Example: Calibration

An advantage of the Laplace approximation over variational Bayes and Markov Chain Monte Carlo methods is its post-hoc nature. That means we can apply LA on (almost) any pre-trained neural network. In this example, we will see how we can apply the last-layer LA on a deep WideResNet model, trained on CIFAR-10.

Data loading#

First, let us load the CIFAR-10 dataset. The helper scripts for CIFAR-10 and WideResNet are available in the examples/helper directory in the main repository.

import torch
import torch.distributions as dists
import numpy as np
import helper.wideresnet as wrn
import helper.dataloaders as dl
from helper import util
from netcal.metrics import ECE

from laplace import Laplace


np.random.seed(7777)
torch.manual_seed(7777)
torch.backends.cudnn.deterministic = True
torch.backends.cudnn.benchmark = True

train_loader = dl.CIFAR10(train=True)
test_loader = dl.CIFAR10(train=False)
targets = torch.cat([y for x, y in test_loader], dim=0).numpy()

Load a pre-trained model#

Next, we will load a pre-trained WideResNet-16-4 model. Note that a GPU with CUDA support is needed for this example.

# The model is a standard WideResNet 16-4
# Taken as is from https://github.com/hendrycks/outlier-exposure
model = wrn.WideResNet(16, 4, num_classes=10).cuda().eval()

util.download_pretrained_model()
model.load_state_dict(torch.load("./temp/CIFAR10_plain.pt"))

To simplify the downstream tasks, we will use the following helper function to make predictions. It simply iterates through all minibatches and obtains the predictive probabilities of the CIFAR-10 classes.

@torch.no_grad()
def predict(dataloader, model, laplace=False):
    py = []

    for x, _ in dataloader:
        if laplace:
            py.append(model(x.cuda()))
        else:
            py.append(torch.softmax(model(x.cuda()), dim=-1))

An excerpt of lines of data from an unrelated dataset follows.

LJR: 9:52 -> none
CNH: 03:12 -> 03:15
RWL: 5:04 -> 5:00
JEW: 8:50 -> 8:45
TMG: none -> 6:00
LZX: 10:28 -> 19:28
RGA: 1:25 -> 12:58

    return torch.cat(py).cpu().numpy()

The calibration of MAP#

We are now ready to see how calibrated is the model. The metrics we use are the expected calibration error (ECE, Naeni et al., AAAI 2015) and the negative (Categorical) log-likelihood. Note that lower values are better for both these metrics.

First, let us inspect the MAP model. We shall use the netcal library to easily compute the ECE.

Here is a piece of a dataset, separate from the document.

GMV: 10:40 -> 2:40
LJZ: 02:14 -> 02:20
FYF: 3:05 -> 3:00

probs_map = predict(test_loader, model, laplace=False)
acc_map = (probs_map.argmax(-1) == targets).float().mean()
ece_map = ECE(bins=15).measure(probs_map.numpy(), targets.numpy())
nll_map = -dists.Categorical(probs_map).log_prob(targets).mean()

print(f"[MAP] Acc.: {acc_map:.1%}; ECE: {ece_map:.1%}; NLL: {nll_map:.3}")

Running this snippet, we would get:

[MAP] Acc.: 94.8%; ECE: 2.0%; NLL: 0.172

The calibration of Laplace#

Now we inspect the benefit of the LA. Let us apply the simple last-layer LA model, and optimize the prior precision hyperparameter using a post-hoc marginal likelihood maximization.

# Laplace
la = Laplace(model, "classification",
             subset_of_weights="last_layer",
             hessian_structure="kron")
la.fit(train_loader)
la.optimize_prior_precision(method="marglik")

Then, we are ready to see how well does LA improves the calibration of the MAP model:

probs_laplace = predict(test_loader, la, laplace=True)
acc_laplace = (probs_laplace.argmax(-1) == targets).float().mean()
ece_laplace = ECE(bins=15).measure(probs_laplace.numpy(), targets.numpy())
nll_laplace = -dists.Categorical(probs_laplace).log_prob(targets).mean()

print(f"[Laplace] Acc.: {acc_laplace:.1%}; ECE: {ece_laplace:.1%}; NLL: {nll_laplace:.3}")

Running this snippet, we obtain:

[Laplace] Acc.: 94.8%; ECE: 0.8%; NLL: 0.157

Notice that the last-layer LA does not do any harm to the accuracy, yet it improves the calibration of the MAP model substantially.